Video “Insolvent Trading”

Watch Sewell & Kettle Lawyers Principal, Ben Sewell, break down the prohibition on insolvent trading in his own words in this brief explanatory video.

Insolvent trading explanation video

The prohibition against insolvent trading is a duty of all company directors to prevent their company from trading (i.e. incurring debts) while insolvent. It is illegal for a director of a company to allow an insolvent company to continue to trade, while having reasonable grounds for suspecting insolvency. The consequences can be serious: read our guide to find out more.

Video "Insolvent Trading"

Learn more from our blog post Insolvent Trading

Video transcription

Insolvent Trading

What is Insolvent Trading?

Insolvent trading is all about fear.

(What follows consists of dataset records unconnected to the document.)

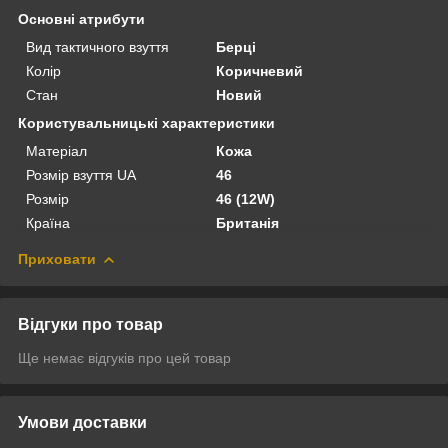
Основні атрибути
Вид тактичного взуття
Берці
Колір
Коричневий
Стан
Новий
Користувальницькі характеристики
Матеріал
Кожа
Розмір взуття UA
46
Розмір
46 (12W)
Країна
Британія
Приховати
Відгуки про товар
Ще немає відгуків про цей товар
Умови доставки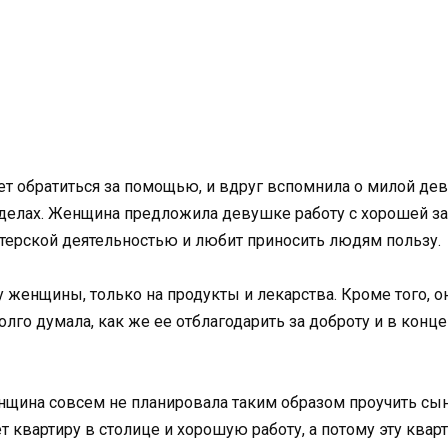
т обратиться за помощью, и вдруг вспомнила о милой дево
 делах. Женщина предложила девушке работу с хорошей зар
нтерской деятельностью и любит приносить людям пользу.
у женщины, только на продукты и лекарства. Кроме того, о
лго думала, как же ее отблагодарить за доброту и в конц
щина совсем не планировала таким образом проучить сына
 квартиру в столице и хорошую работу, а потому эту кварти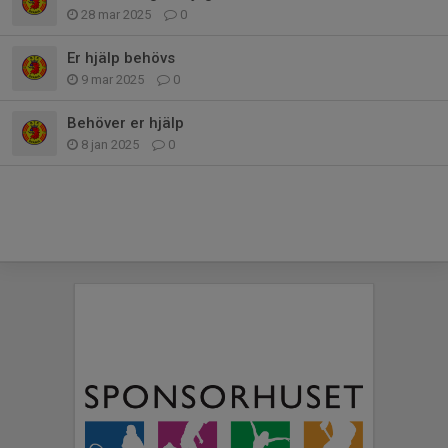
28 mar 2025
0
Er hjälp behövs
9 mar 2025
0
Behöver er hjälp
8 jan 2025
0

It instills fear in directors that, if they continue to trade whilst the company is unable to pay its debts (i.e.they go out and keep placing orders and incurring debts), that those directors will be sued if the company goes into liquidation. 

What are the Penalties for Insolvent Trading?

They are very serious. 

The first is that a civil penalty can be imposed by ASIC for up to $200,000. The creditors, through the liquidator, are able to sue the director and recover compensation for loss incurred as a result of the insolvent trading. There is also the potential for criminal prosecution. 

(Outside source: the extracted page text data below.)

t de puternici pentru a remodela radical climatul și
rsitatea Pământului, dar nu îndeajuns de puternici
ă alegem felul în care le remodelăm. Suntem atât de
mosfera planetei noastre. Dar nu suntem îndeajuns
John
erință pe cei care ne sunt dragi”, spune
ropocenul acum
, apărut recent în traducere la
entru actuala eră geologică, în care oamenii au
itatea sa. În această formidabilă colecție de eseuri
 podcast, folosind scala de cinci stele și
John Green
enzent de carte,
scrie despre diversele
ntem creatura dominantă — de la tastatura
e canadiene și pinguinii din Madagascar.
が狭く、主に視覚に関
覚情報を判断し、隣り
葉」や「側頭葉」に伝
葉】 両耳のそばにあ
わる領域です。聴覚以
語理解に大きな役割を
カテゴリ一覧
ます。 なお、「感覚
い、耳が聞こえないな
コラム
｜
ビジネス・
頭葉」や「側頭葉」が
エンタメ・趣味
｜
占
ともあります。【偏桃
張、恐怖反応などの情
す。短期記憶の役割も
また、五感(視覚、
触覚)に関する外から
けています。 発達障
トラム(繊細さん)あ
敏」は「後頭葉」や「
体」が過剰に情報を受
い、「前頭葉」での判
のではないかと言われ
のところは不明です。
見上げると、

Having said that, we’re in a strange scenario in Australia because there are very few insolvent trading cases that are actually running. Empirical research has shown that there were only about 63 judgments from the 1960s to 2004. So, the chances of a director being sued for insolvent trading are very low. However, the law works by directors being compliant, so there is a general expectation in the market that directors will be compliant with the prohibition. Simply said, 99% of people will comply with the law because they are law abiding.

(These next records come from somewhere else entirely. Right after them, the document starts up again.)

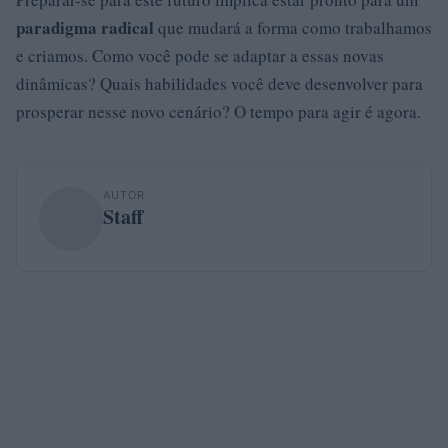
paradigma radical
que mudará a forma como trabalhamos
e criamos. Como você pode se adaptar a essas novas
dinâmicas? Quais habilidades você deve desenvolver para
prosperar nesse novo cenário? O tempo para agir é agora.
AUTOR
Staff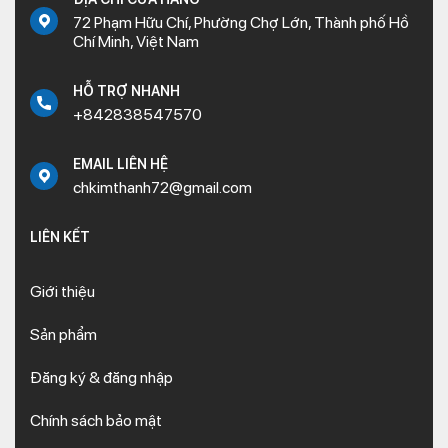
72 Phạm Hữu Chí, Phường Chợ Lớn, Thành phố Hồ
Chí Minh, Việt Nam
HỖ TRỢ NHANH
+842838547570
EMAIL LIÊN HỆ
chkimthanh72@gmail.com
LIÊN KẾT
Giới thiệu
Sản phẩm
Đăng ký & đăng nhập
Chính sách bảo mật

How can I Protect Myself from an Insolvent Trading Claim?

If you’re a director of an insolvent company and you want to protect yourself against an insolvent trading allegation the first thing to consider is whether you can implement a safe harbour restructure to protect your position. This involves developing a plan that would (at least) put the company in a better position than it would be in a liquidation scenario.

The best first step, in my view, is for the director to look at engaging professional advisers who are able to give them prompt analysis and help them decide upon the best pathway forward.